On the other hand, the then-governor, George Bruere, was fiercely loyal to the Crown. His disapproval of Bermudian support for the Americans was so strong, and his relations with those he governed so fractious, that his son, who succeeded him as governor, said the stress of it caused his death. Two of Colonel Henry’s sons fought on the side of the Americans against the British and survived. Two of Governor Bruere’s sons served on the side of the Crown and were killed. A third was wounded.

That one of Colonel Henry’s sons should marry the daughter of Governor Bruere is an extraordinary love story, one to rival that of the Capulets and Montagues in Verona. But marry they did. Son Henry and his new wife, Frances, lived a long and happy life together, producing 10 children. Their firstborn (in 1771) was called Henry, doubtless in the colonel’s honour, and the second they named George, doubtless a tribute to Governor Bruere.

The Tuckers are a family that cannot seem to stop calling its sons Henry, an awkward, confusing habit.

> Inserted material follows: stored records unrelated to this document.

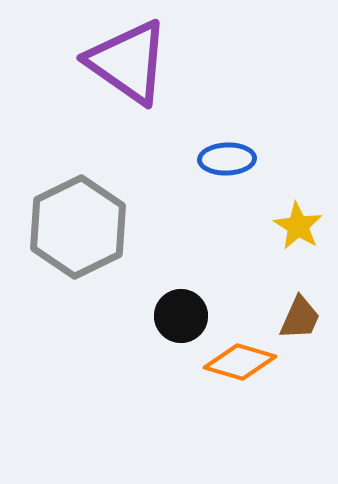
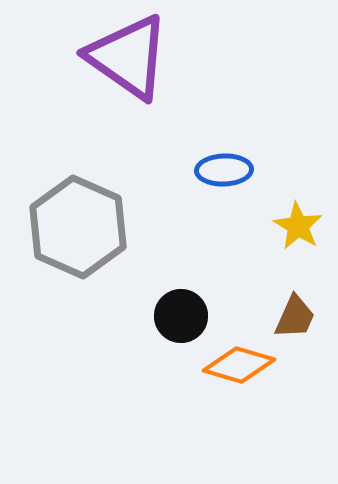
purple triangle: moved 5 px up
blue ellipse: moved 3 px left, 11 px down
gray hexagon: rotated 10 degrees counterclockwise
brown trapezoid: moved 5 px left, 1 px up
orange diamond: moved 1 px left, 3 px down
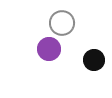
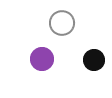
purple circle: moved 7 px left, 10 px down
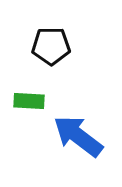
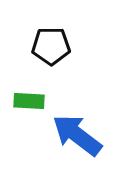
blue arrow: moved 1 px left, 1 px up
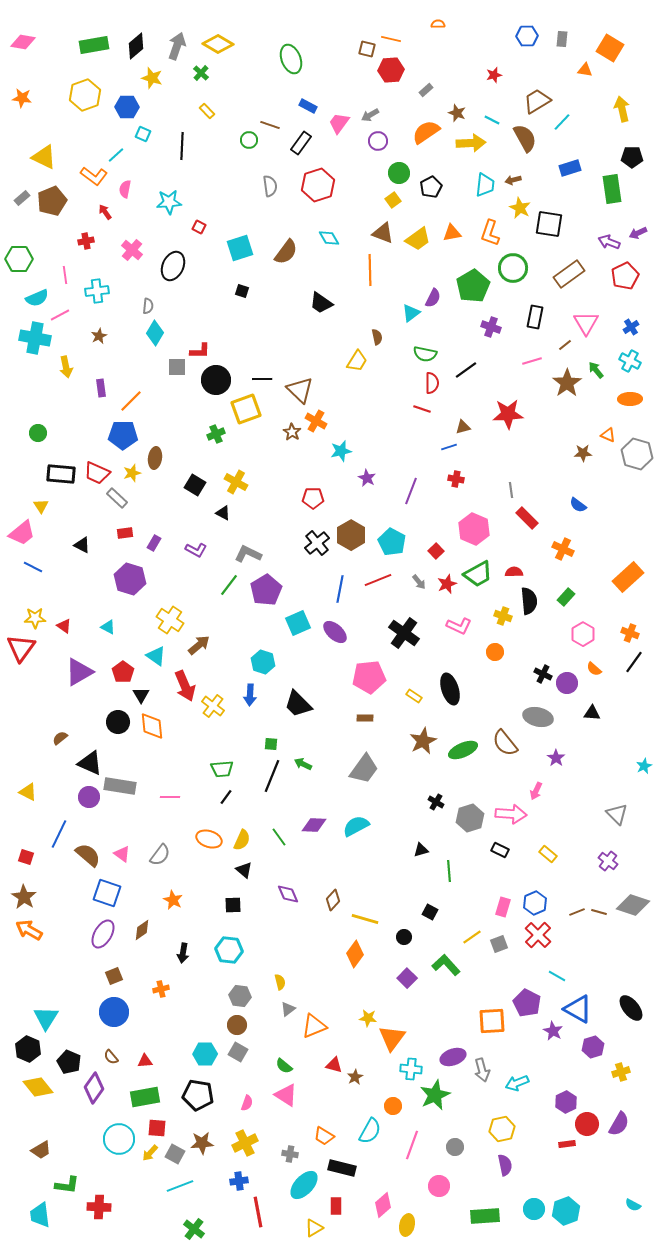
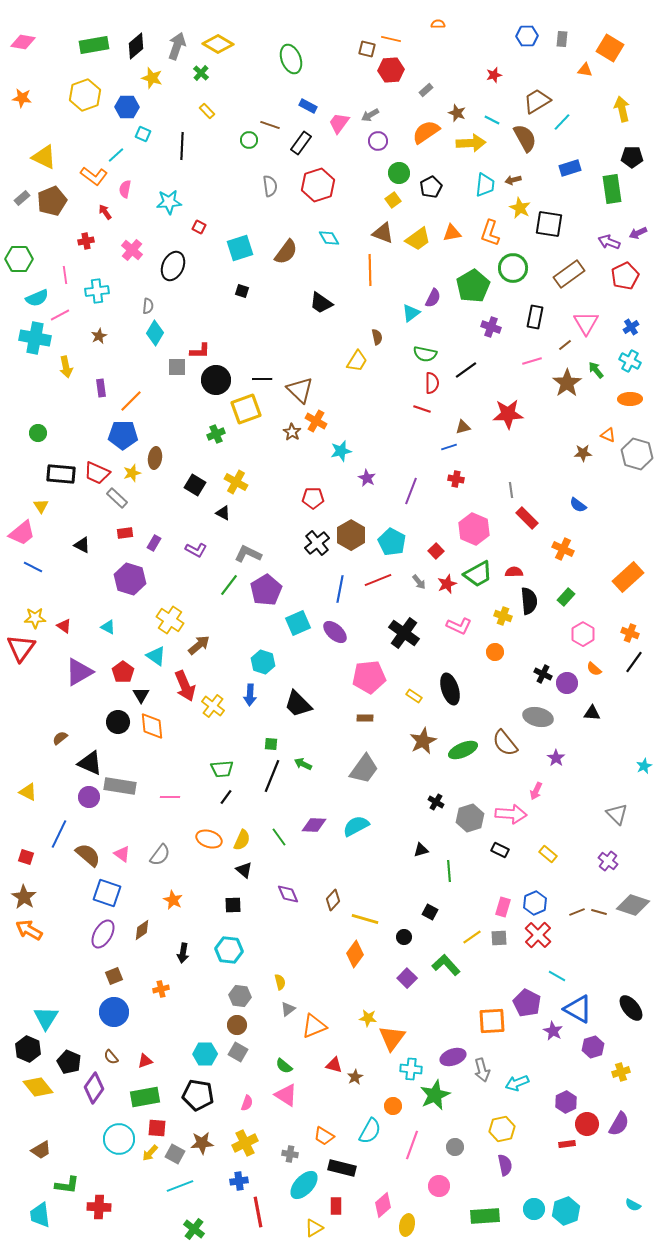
gray square at (499, 944): moved 6 px up; rotated 18 degrees clockwise
red triangle at (145, 1061): rotated 14 degrees counterclockwise
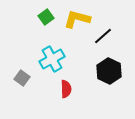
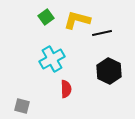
yellow L-shape: moved 1 px down
black line: moved 1 px left, 3 px up; rotated 30 degrees clockwise
gray square: moved 28 px down; rotated 21 degrees counterclockwise
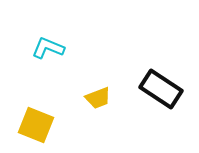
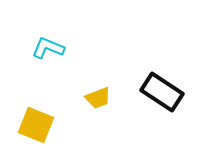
black rectangle: moved 1 px right, 3 px down
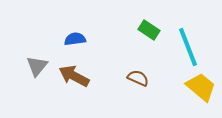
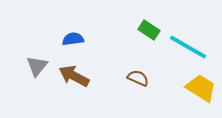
blue semicircle: moved 2 px left
cyan line: rotated 39 degrees counterclockwise
yellow trapezoid: moved 1 px down; rotated 8 degrees counterclockwise
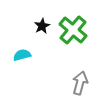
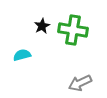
green cross: rotated 32 degrees counterclockwise
gray arrow: rotated 130 degrees counterclockwise
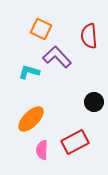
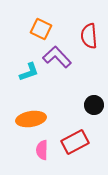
cyan L-shape: rotated 145 degrees clockwise
black circle: moved 3 px down
orange ellipse: rotated 36 degrees clockwise
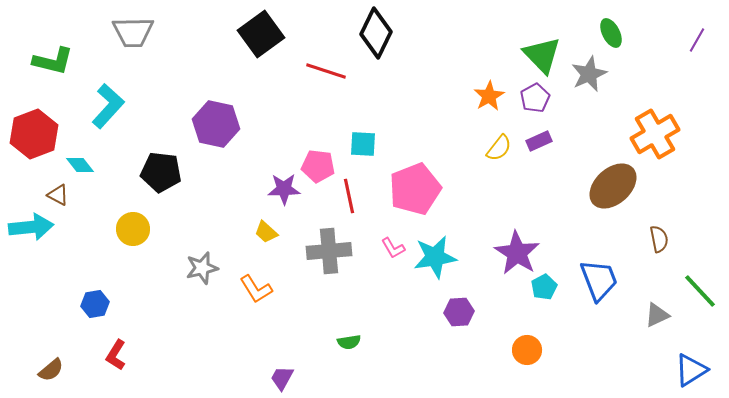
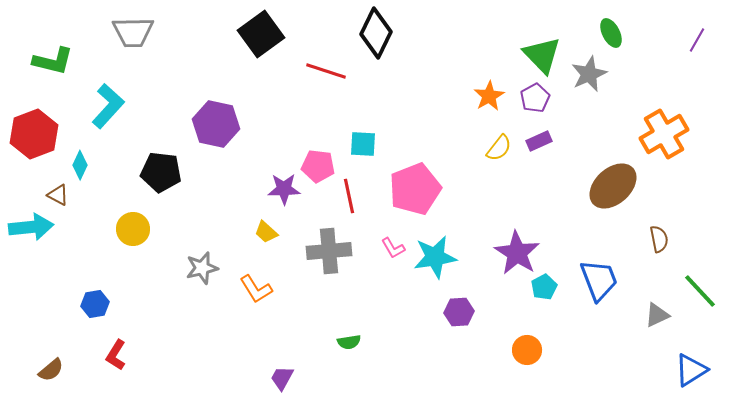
orange cross at (655, 134): moved 9 px right
cyan diamond at (80, 165): rotated 64 degrees clockwise
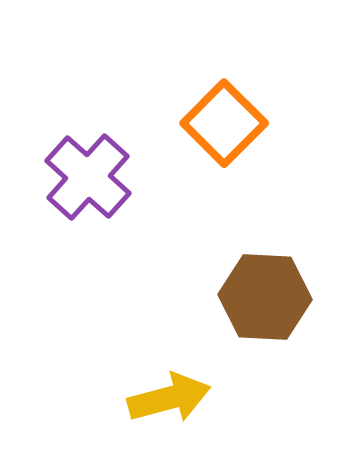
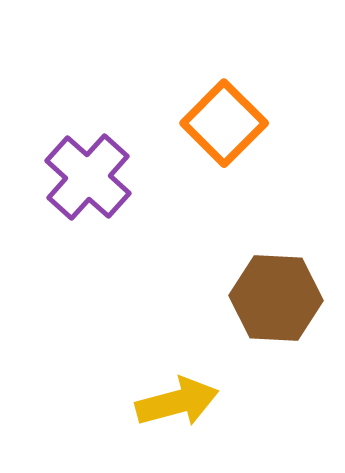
brown hexagon: moved 11 px right, 1 px down
yellow arrow: moved 8 px right, 4 px down
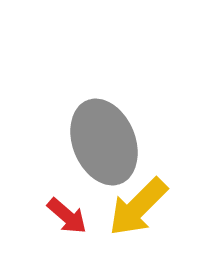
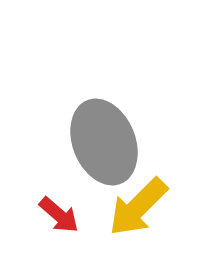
red arrow: moved 8 px left, 1 px up
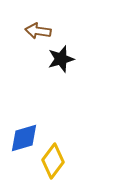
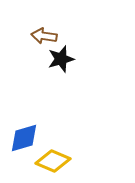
brown arrow: moved 6 px right, 5 px down
yellow diamond: rotated 76 degrees clockwise
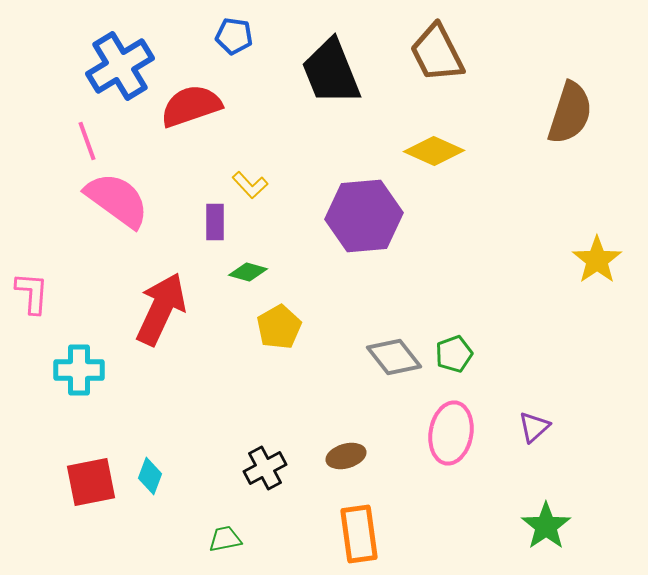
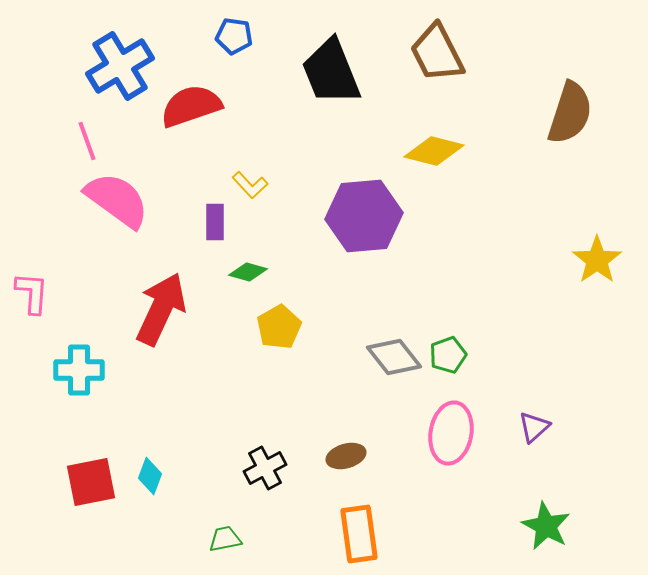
yellow diamond: rotated 10 degrees counterclockwise
green pentagon: moved 6 px left, 1 px down
green star: rotated 9 degrees counterclockwise
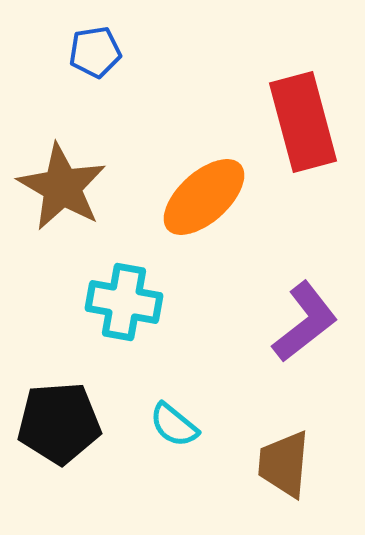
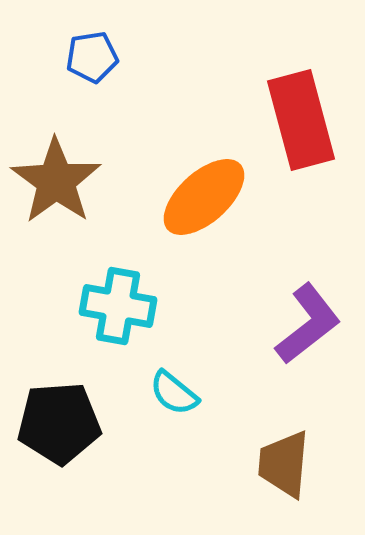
blue pentagon: moved 3 px left, 5 px down
red rectangle: moved 2 px left, 2 px up
brown star: moved 6 px left, 6 px up; rotated 6 degrees clockwise
cyan cross: moved 6 px left, 4 px down
purple L-shape: moved 3 px right, 2 px down
cyan semicircle: moved 32 px up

So let’s see if we can’t get it straight right from the start: Colonel Henry’s son Henry, married to Frances, is known to history as President Henry, because he was president of the Executive Council for many years. President Henry’s first son was called Henry St. George Tucker. We’ll call him India Henry, so that he stands out from the crowd.

President Henry lived in the house in St. George’s that is now the National Trust museum called Tucker House. Historian William E. S. Zuill described him in his 1946 book, Bermuda Journey, as “one of the most conscientious and trustworthy officials that Bermuda has ever had…. His integrity, his industry and his high sense of duty and responsibility rendered him a veritable rock of dependability.”

India Henry doubtless inherited some of his father’s great character. He was wildly successful during his life, playing a vital part for many years in the governance of India, of all places. His crowning professional achievement was being appointed—not just once, but twice—chairman of the board of the Honourable East India Company, which then governed large parts of the Indian subcontinent. He lived in Bermuda until he was 10 and seems to have had an idyllic childhood, spending his days riding or sailing from one end of Bermuda to the other. He was equally welcomed and trusted in the households of his grandfather Tucker at Port Royal and his grandfather Bruere in St. George’s. He loved and admired both sides of his family and was perfectly able to be a hare with one and a hound with the other.
“I was delicate as a child,” he wrote in an autobiographical sketch produced for his children toward the end of his life, “and being the first-born, I was, of course, indulged and spoilt. I became a little epicure…”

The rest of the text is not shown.